Records:

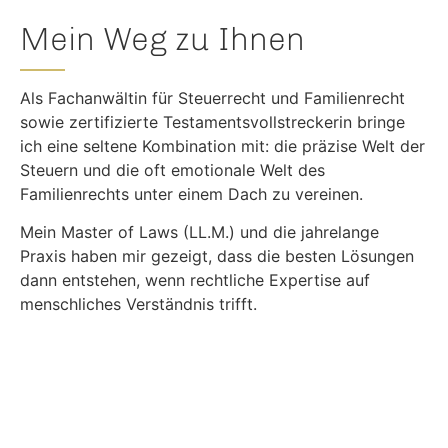
Mein Weg zu Ihnen
Als Fachanwältin für Steuerrecht und Familienrecht
sowie zertifizierte Testamentsvollstreckerin bringe
ich eine seltene Kombination mit: die präzise Welt der
Steuern und die oft emotionale Welt des
Familienrechts unter einem Dach zu vereinen.
Mein Master of Laws (LL.M.) und die jahrelange
Praxis haben mir gezeigt, dass die besten Lösungen
dann entstehen, wenn rechtliche Expertise auf
menschliches Verständnis trifft.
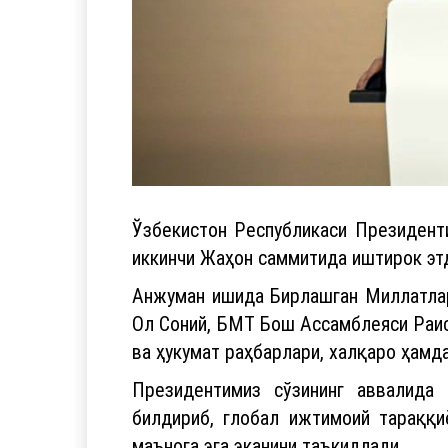
Ўзбекистон Республикаси Президент
иккинчи Жаҳон саммитида иштирок эт
Анжуман ишида Бирлашган Миллатлар
Ол Соний, БМТ Бош Ассамблеяси Раис
ва ҳукумат раҳбарлари, халқаро ҳамд
Президентимиз сўзининг аввалида 
билдириб, глобал ижтимоий тараққи
маънога эга эканини таъкидлади.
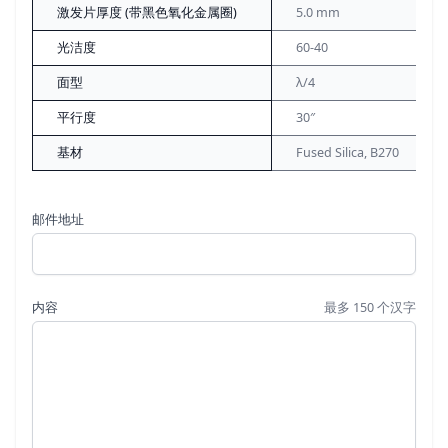
激发片厚度 (带黑色氧化金属圈)
5.0 mm
光洁度
60-40
面型
λ/4
平行度
30″
基材
Fused Silica, B270
邮件地址
内容
最多 150 个汉字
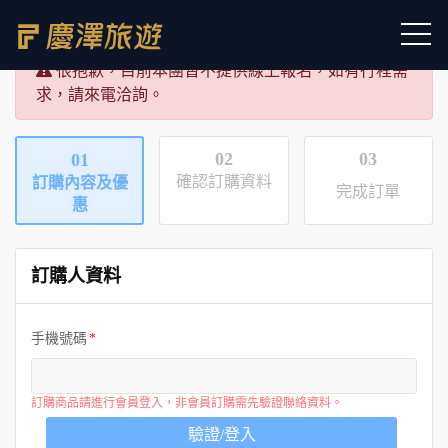
很抱歉，目前本團暫不提供線上報名，如有行程需
求，請來電洽詢。
02
03
01
確認訂購資料
訂購內容及優
完成訂單
惠
訂購人資料
手機號碼
訂購商品請進行會員登入，非會員訂購需先驗證聯絡資料。
驗證/登入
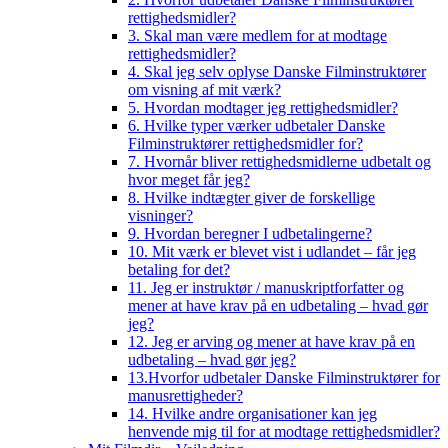
rettighedsmidler?
3. Skal man være medlem for at modtage
rettighedsmidler?
4. Skal jeg selv oplyse Danske Filminstruktører
om visning af mit værk?
5. Hvordan modtager jeg rettighedsmidler?
6. Hvilke typer værker udbetaler Danske
Filminstruktører rettighedsmidler for?
7. Hvornår bliver rettighedsmidlerne udbetalt og
hvor meget får jeg?
8. Hvilke indtægter giver de forskellige
visninger?
9. Hvordan beregner I udbetalingerne?
10. Mit værk er blevet vist i udlandet – får jeg
betaling for det?
11. Jeg er instruktør / manuskriptforfatter og
mener at have krav på en udbetaling – hvad gør
jeg?
12. Jeg er arving og mener at have krav på en
udbetaling – hvad gør jeg?
13.Hvorfor udbetaler Danske Filminstruktører for
manusrettigheder?
14. Hvilke andre organisationer kan jeg
henvende mig til for at modtage rettighedsmidler?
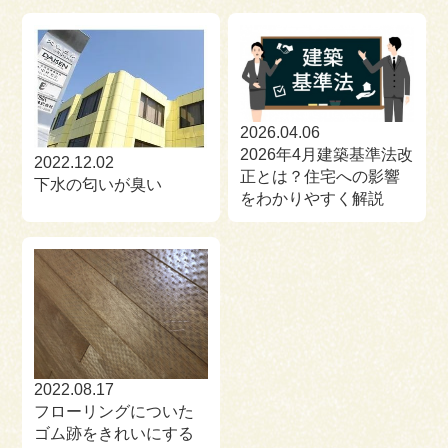
2026.04.06
2026年4月建築基準法改
2022.12.02
正とは？住宅への影響
下水の匂いが臭い
をわかりやすく解説
2022.08.17
フローリングについた
ゴム跡をきれいにする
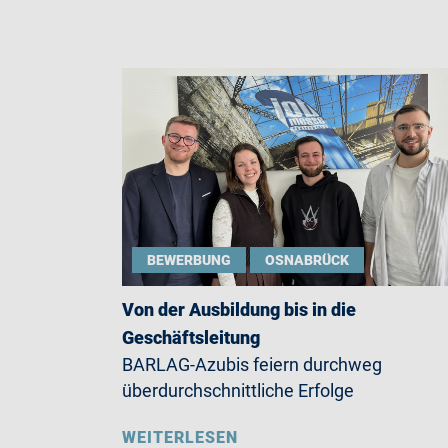
BEWERBUNG
OSNABRÜCK
Von der Ausbildung bis in die
Geschäftsleitung
BARLAG-Azubis feiern durchweg
überdurchschnittliche Erfolge
WEITERLESEN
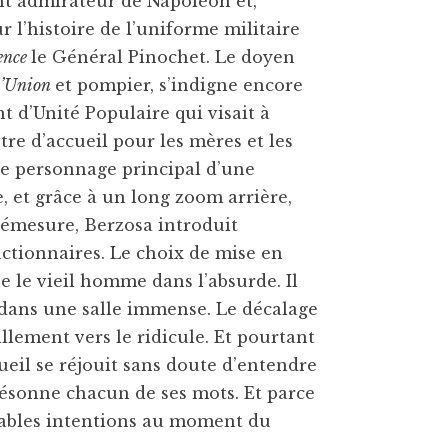
nt admirateur de Napoléon et,
r l’histoire de l’uniforme militaire
lence
le Général Pinochet. Le doyen
l’Union
et pompier, s’indigne encore
 d’Unité Populaire qui visait à
re d’accueil pour les mères et les
 le personnage principal d’une
 et grâce à un long zoom arrière,
démesure, Berzosa introduit
actionnaires. Le choix de mise en
 le vieil homme dans l’absurde. Il
 dans une salle immense. Le décalage
illement vers le ridicule. Et pourtant
gueil se réjouit sans doute d’entendre
résonne chacun de ses mots. Et parce
ritables intentions au moment du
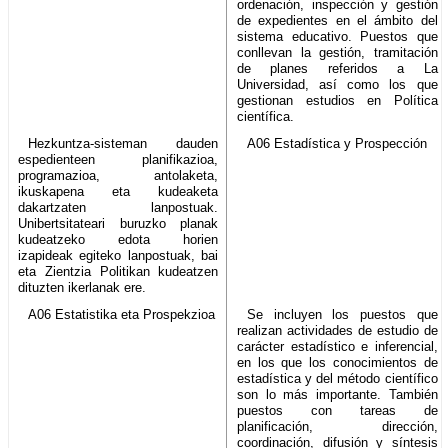
ordenación, inspección y gestión
de expedientes en el ámbito del
sistema educativo. Puestos que
conllevan la gestión, tramitación
de planes referidos a La
Universidad, así como los que
gestionan estudios en Política
científica.
Hezkuntza-sisteman dauden
A06 Estadística y Prospección
espedienteen planifikazioa,
programazioa, antolaketa,
ikuskapena eta kudeaketa
dakartzaten lanpostuak.
Unibertsitateari buruzko planak
kudeatzeko edota horien
izapideak egiteko lanpostuak, bai
eta Zientzia Politikan kudeatzen
dituzten ikerlanak ere.
A06 Estatistika eta Prospekzioa
Se incluyen los puestos que
realizan actividades de estudio de
carácter estadístico e inferencial,
en los que los conocimientos de
estadística y del método científico
son lo más importante. También
puestos con tareas de
planificación, dirección,
coordinación, difusión y síntesis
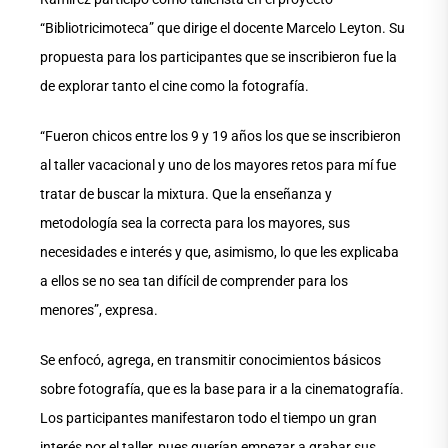
“Bibliotricimoteca” que dirige el docente Marcelo Leyton. Su
propuesta para los participantes que se inscribieron fue la
de explorar tanto el cine como la fotografía.
“Fueron chicos entre los 9 y 19 años los que se inscribieron
al taller vacacional y uno de los mayores retos para mí fue
tratar de buscar la mixtura. Que la enseñanza y
metodología sea la correcta para los mayores, sus
necesidades e interés y que, asimismo, lo que les explicaba
a ellos se no sea tan difícil de comprender para los
menores”, expresa.
Se enfocó, agrega, en transmitir conocimientos básicos
sobre fotografía, que es la base para ir a la cinematografía.
Los participantes manifestaron todo el tiempo un gran
interés por el taller, pues querían empezar a grabar sus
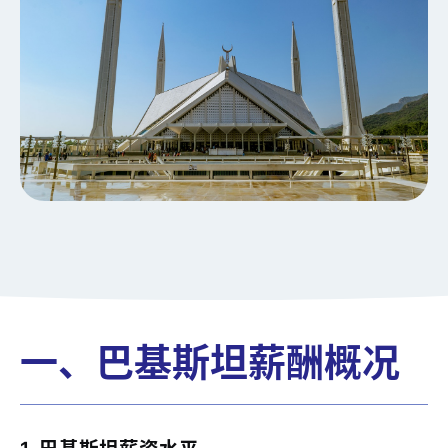
一、巴基斯坦薪酬概况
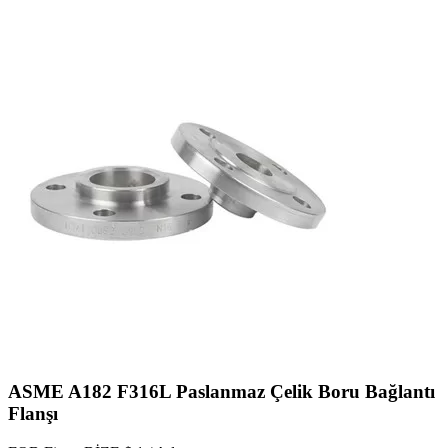
ASME A182 F316L Paslanmaz Çelik Boru Bağlantı
Flanşı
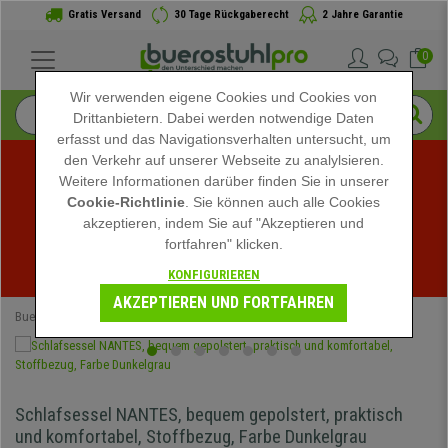
Gratis Versand
30 Tage Rückgaberecht
2 Jahre Garantie
0
Wir verwenden eigene Cookies und Cookies von
Drittanbietern. Dabei werden notwendige Daten
erfasst und das Navigationsverhalten untersucht, um
den Verkehr auf unserer Webseite zu analylsieren.
Weitere Informationen darüber finden Sie in unserer
Sommerschlussverkauf bei buerostuhlpro! Exklusive 
Cookie-Richtlinie
. Sie können auch alle Cookies
akzeptieren, indem Sie auf "Akzeptieren und
Rabatte für kurze Zeit - 
Aktion ansehen
 -
fortfahren" klicken.
02
:
04
:
09
:
09
Ende der Aktion in:
KONFIGURIEREN
TAGE
STD
MIN
SEK
AKZEPTIEREN UND FORTFAHREN
Buerostuhlpro
Speziell
Schlafsessel NANTES, bequem gepolstert, praktisch
und komfortabel, Stoffbezug, Farbe Dunkelgrau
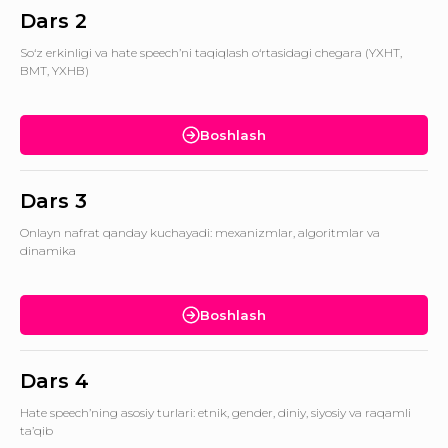
Dars 2
So‘z erkinligi va hate speech’ni taqiqlash o‘rtasidagi chegara (YXHT,
BMT, YXHB)
Boshlash
Dars 3
Onlayn nafrat qanday kuchayadi: mexanizmlar, algoritmlar va
dinamika
Boshlash
Dars 4
Hate speech’ning asosiy turlari: etnik, gender, diniy, siyosiy va raqamli
ta’qib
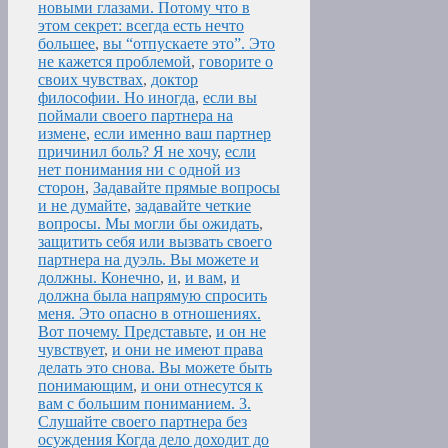
новыми глазами. Потому что в
этом секрет: всегда есть нечто
большее
,
вы “отпускаете это”. Это
не кажется проблемой
,
говорите о
своих чувствах
,
доктор
философии. Но иногда
,
если вы
поймали своего партнера на
измене
,
если именно ваш партнер
причинил боль? Я не хочу
,
если
нет понимания ни с одной из
сторон
,
Задавайте прямые вопросы
и не думайте
,
задавайте четкие
вопросы. Мы могли бы ожидать
,
защитить себя или вызвать своего
партнера на дуэль. Вы можете и
должны. Конечно
,
и
,
и вам
,
и
должна была напрямую спросить
меня. Это опасно в отношениях.
Вот почему. Представьте
,
и он не
чувствует
,
и они не имеют права
делать это снова. Вы можете быть
понимающим
,
и они отнесутся к
вам с большим пониманием. 3.
Слушайте своего партнера без
осуждения Когда дело доходит до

Work order: Output all the records above exactly, but without their images.

Result for this task:
Mein Weg zu Ihnen
Als Fachanwältin für Steuerrecht und Familienrecht
sowie zertifizierte Testamentsvollstreckerin bringe
ich eine seltene Kombination mit: die präzise Welt der
Steuern und die oft emotionale Welt des
Familienrechts unter einem Dach zu vereinen.
Mein Master of Laws (LL.M.) und die jahrelange
Praxis haben mir gezeigt, dass die besten Lösungen
dann entstehen, wenn rechtliche Expertise auf
menschliches Verständnis trifft.
Ўзбекистон Республикаси Президент
иккинчи Жаҳон саммитида иштирок эт
Анжуман ишида Бирлашган Миллатлар
Ол Соний, БМТ Бош Ассамблеяси Раис
ва ҳукумат раҳбарлари, халқаро ҳамд
Президентимиз сўзининг аввалида 
билдириб, глобал ижтимоий тараққи
маънога эга эканини таъкидлади.
激发片厚度 (带黑色氧化金属圈)
5.0 mm
光洁度
60-40
面型
λ/4
平行度
30″
基材
Fused Silica, B270
邮件地址
内容
最多 150 个汉字
很抱歉，目前本團暫不提供線上報名，如有行程需
求，請來電洽詢。
02
03
01
確認訂購資料
訂購內容及優
完成訂單
惠
訂購人資料
手機號碼
訂購商品請進行會員登入，非會員訂購需先驗證聯絡資料。
驗證/登入
rettighedsmidler?
3. Skal man være medlem for at modtage
rettighedsmidler?
4. Skal jeg selv oplyse Danske Filminstruktører
om visning af mit værk?
5. Hvordan modtager jeg rettighedsmidler?
6. Hvilke typer værker udbetaler Danske
Filminstruktører rettighedsmidler for?
7. Hvornår bliver rettighedsmidlerne udbetalt og
hvor meget får jeg?
8. Hvilke indtægter giver de forskellige
visninger?
9. Hvordan beregner I udbetalingerne?
10. Mit værk er blevet vist i udlandet – får jeg
betaling for det?
11. Jeg er instruktør / manuskriptforfatter og
mener at have krav på en udbetaling – hvad gør
jeg?
12. Jeg er arving og mener at have krav på en
udbetaling – hvad gør jeg?
13.Hvorfor udbetaler Danske Filminstruktører for
manusrettigheder?
14. Hvilke andre organisationer kan jeg
henvende mig til for at modtage rettighedsmidler?
2026.04.06
2026年4月建築基準法改
2022.12.02
正とは？住宅への影響
下水の匂いが臭い
をわかりやすく解説
2022.08.17
フローリングについた
ゴム跡をきれいにする
BEWERBUNG
OSNABRÜCK
Von der Ausbildung bis in die
Geschäftsleitung
BARLAG-Azubis feiern durchweg
überdurchschnittliche Erfolge
WEITERLESEN
nt admirateur de Napoléon et,
r l’histoire de l’uniforme militaire
lence
le Général Pinochet. Le doyen
l’Union
et pompier, s’indigne encore
 d’Unité Populaire qui visait à
re d’accueil pour les mères et les
 le personnage principal d’une
 et grâce à un long zoom arrière,
démesure, Berzosa introduit
actionnaires. Le choix de mise en
 le vieil homme dans l’absurde. Il
 dans une salle immense. Le décalage
illement vers le ridicule. Et pourtant
gueil se réjouit sans doute d’entendre
résonne chacun de ses mots. Et parce
ritables intentions au moment du
ordenación, inspección y gestión
de expedientes en el ámbito del
sistema educativo. Puestos que
conllevan la gestión, tramitación
de planes referidos a La
Universidad, así como los que
gestionan estudios en Política
científica.
Hezkuntza-sisteman dauden
A06 Estadística y Prospección
espedienteen planifikazioa,
programazioa, antolaketa,
ikuskapena eta kudeaketa
dakartzaten lanpostuak.
Unibertsitateari buruzko planak
kudeatzeko edota horien
izapideak egiteko lanpostuak, bai
eta Zientzia Politikan kudeatzen
dituzten ikerlanak ere.
A06 Estatistika eta Prospekzioa
Se incluyen los puestos que
realizan actividades de estudio de
carácter estadístico e inferencial,
en los que los conocimientos de
estadística y del método científico
son lo más importante. También
puestos con tareas de
planificación, dirección,
coordinación, difusión y síntesis
“Bibliotricimoteca” que dirige el docente Marcelo Leyton. Su
propuesta para los participantes que se inscribieron fue la
de explorar tanto el cine como la fotografía.
“Fueron chicos entre los 9 y 19 años los que se inscribieron
al taller vacacional y uno de los mayores retos para mí fue
tratar de buscar la mixtura. Que la enseñanza y
metodología sea la correcta para los mayores, sus
necesidades e interés y que, asimismo, lo que les explicaba
a ellos se no sea tan difícil de comprender para los
menores”, expresa.
Se enfocó, agrega, en transmitir conocimientos básicos
sobre fotografía, que es la base para ir a la cinematografía.
Los participantes manifestaron todo el tiempo un gran
interés por el taller, pues querían empezar a grabar sus
一、巴基斯坦薪酬概况
ASME A182 F316L Paslanmaz Çelik Boru Bağlantı
Flanşı
Gratis Versand
30 Tage Rückgaberecht
2 Jahre Garantie
0
Wir verwenden eigene Cookies und Cookies von
Drittanbietern. Dabei werden notwendige Daten
erfasst und das Navigationsverhalten untersucht, um
den Verkehr auf unserer Webseite zu analylsieren.
Weitere Informationen darüber finden Sie in unserer
Sommerschlussverkauf bei buerostuhlpro! Exklusive 
Cookie-Richtlinie
. Sie können auch alle Cookies
akzeptieren, indem Sie auf "Akzeptieren und
Rabatte für kurze Zeit - 
Aktion ansehen
 -
fortfahren" klicken.
02
:
04
:
09
:
09
Ende der Aktion in:
KONFIGURIEREN
TAGE
STD
MIN
SEK
AKZEPTIEREN UND FORTFAHREN
Buerostuhlpro
Speziell
Schlafsessel NANTES, bequem gepolstert, praktisch
und komfortabel, Stoffbezug, Farbe Dunkelgrau
Dars 2
So‘z erkinligi va hate speech’ni taqiqlash o‘rtasidagi chegara (YXHT,
BMT, YXHB)
Boshlash
Dars 3
Onlayn nafrat qanday kuchayadi: mexanizmlar, algoritmlar va
dinamika
Boshlash
Dars 4
Hate speech’ning asosiy turlari: etnik, gender, diniy, siyosiy va raqamli
ta’qib
новыми глазами. Потому что в
этом секрет: всегда есть нечто
большее
,
вы “отпускаете это”. Это
не кажется проблемой
,
говорите о
своих чувствах
,
доктор
философии. Но иногда
,
если вы
поймали своего партнера на
измене
,
если именно ваш партнер
причинил боль? Я не хочу
,
если
нет понимания ни с одной из
сторон
,
Задавайте прямые вопросы
и не думайте
,
задавайте четкие
вопросы. Мы могли бы ожидать
,
защитить себя или вызвать своего
партнера на дуэль. Вы можете и
должны. Конечно
,
и
,
и вам
,
и
должна была напрямую спросить
меня. Это опасно в отношениях.
Вот почему. Представьте
,
и он не
чувствует
,
и они не имеют права
делать это снова. Вы можете быть
понимающим
,
и они отнесутся к
вам с большим пониманием. 3.
Слушайте своего партнера без
осуждения Когда дело доходит до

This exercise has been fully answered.